[Page images and extracted text]

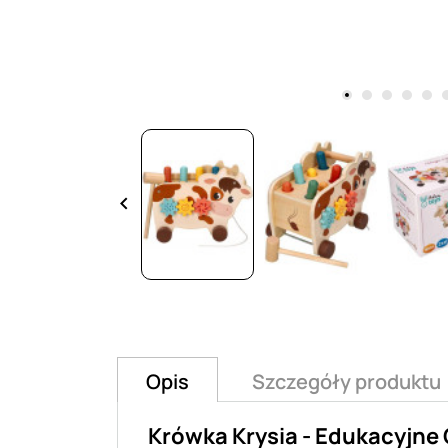
keyboard_arrow_left
Opis
Szczegóły produktu
Krówka Krysia - Edukacyjn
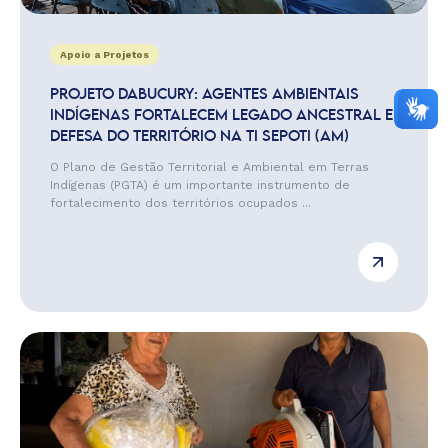
Apoio a Projetos
PROJETO DABUCURY: AGENTES AMBIENTAIS
INDÍGENAS FORTALECEM LEGADO ANCESTRAL E
DEFESA DO TERRITÓRIO NA TI SEPOTI (AM)
O Plano de Gestão Territorial e Ambiental em Terras
Indígenas (PGTA) é um importante instrumento de
fortalecimento dos territórios ocupados ...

• WORK TASK:
Without the pictures, restate all the entries above exactly.

• RESULT BELOW:
keyboard_arrow_left
Opis
Szczegóły produktu
Krówka Krysia - Edukacyjn
Apoio a Projetos
PROJETO DABUCURY: AGENTES AMBIENTAIS
INDÍGENAS FORTALECEM LEGADO ANCESTRAL E
DEFESA DO TERRITÓRIO NA TI SEPOTI (AM)
O Plano de Gestão Territorial e Ambiental em Terras
Indígenas (PGTA) é um importante instrumento de
fortalecimento dos territórios ocupados ...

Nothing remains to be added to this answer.